The 10,000-Hour Fallacy

Have you heard of the ’10,000-hour rule’ when it comes to practice? The idea, largely popularized by Gladwell’s book ‘Outliers’, unintentionally suggests that expertise is a short 10,000-hour stroll away. As seductive as this notion might be, one problem exists—it’s patently false!

The fact of the matter is that many studies, particularly for sports, have shown there’s large variability in the amount of practice hours required to reach an expert level of performance. (And perhaps reassuringly for many of us, examples have been cited in research publications of athletes reaching elite performance with less than 10,000 hours on the practice field or mats.)

As Dr.
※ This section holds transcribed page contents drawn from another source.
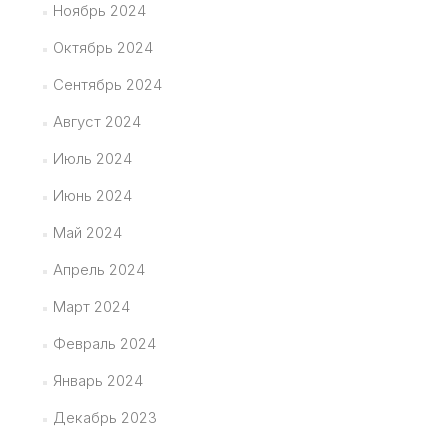
Ноябрь 2024
Октябрь 2024
Сентябрь 2024
Август 2024
Июль 2024
Июнь 2024
Май 2024
Апрель 2024
Март 2024
Февраль 2024
Январь 2024
Декабрь 2023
Anders Ericsson—a revered psychologist whose expertise is on, well, developing expertise—has written, ‘the differences between expert performers and normal adults reflect a life-long period of deliberate effort to improve performance in a specific domain.’

Also per Ericsson, deliberate practice ‘involves the provision of immediate feedback, time for problem-solving and evaluation, and opportunities for repeated performance to refine behavior.’

Deliberate practice shouldn’t just be within the domain of those striving to grapple at the Abu Dhabi Combat Championships or wrestle for an NCAA championship. I’d argue that deliberate practice may be even more important for kids and adults whose pursuit of grappling perfection is avocational, and who can only commit a few hours a week to the practice space.

If that sounds like you, here’s a few tips to undertake a more deliberate practice. First, strive to set clear goals for an immediate time period—I find month-to-month works best—and seek out your coach to help you revise them and build a plan. (And if your coach is too busy to meet with you each month to create and implement an individualized plan, GO FIND ANOTHER COACH!!!)

From there, make sure each of your successive practices have a distinct focus towards the articulated goals—train with the appropriate drills and the partners that create the needed level of challenge.

Finally, seek feedback each week from your coach and training partners regarding your progress. This will help you adapt your practice plan, revise your immediate goals, and help you understand what your successive objectives!